> [TO DO] Although the entries contain pictures, the copy should hold only their exact text.

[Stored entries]

+ + + +

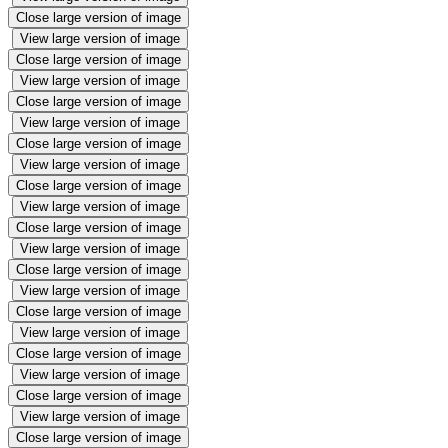
Close large version of image
View large version of image
Close large version of image
View large version of image
Close large version of image
View large version of image
Close large version of image
View large version of image
Close large version of image
View large version of image
Close large version of image
View large version of image
Close large version of image
View large version of image
Close large version of image
View large version of image
Close large version of image
View large version of image
Close large version of image
View large version of image
Close large version of image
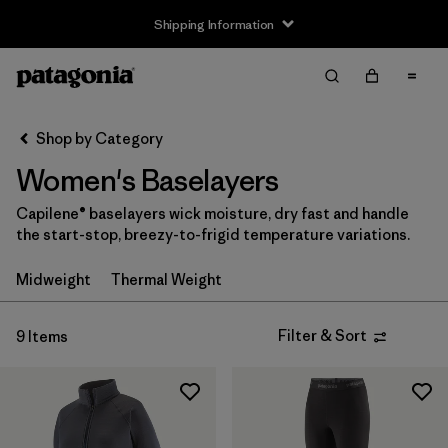
Shipping Information
Filter & Sort
Clear All
Sort By
Shop by Category
Filter by
Size
Women's Baselayers
XS
(9)
Capilene® baselayers wick moisture, dry fast and handle
the start-stop, breezy-to-frigid temperature variations.
S
(9)
Midweight
Thermal Weight
M
(9)
L
(9)
Filter & Sort
9 Items
XL
(8)
XXL
(2)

+ + + +

> [REPLY]
Close large version of image
View large version of image
Close large version of image
View large version of image
Close large version of image
View large version of image
Close large version of image
View large version of image
Close large version of image
View large version of image
Close large version of image
View large version of image
Close large version of image
View large version of image
Close large version of image
View large version of image
Close large version of image
View large version of image
Close large version of image
View large version of image
Close large version of image
Shipping Information
Filter & Sort
Clear All
Sort By
Shop by Category
Filter by
Size
Women's Baselayers
XS
(9)
Capilene® baselayers wick moisture, dry fast and handle
the start-stop, breezy-to-frigid temperature variations.
S
(9)
Midweight
Thermal Weight
M
(9)
L
(9)
Filter & Sort
9 Items
XL
(8)
XXL
(2)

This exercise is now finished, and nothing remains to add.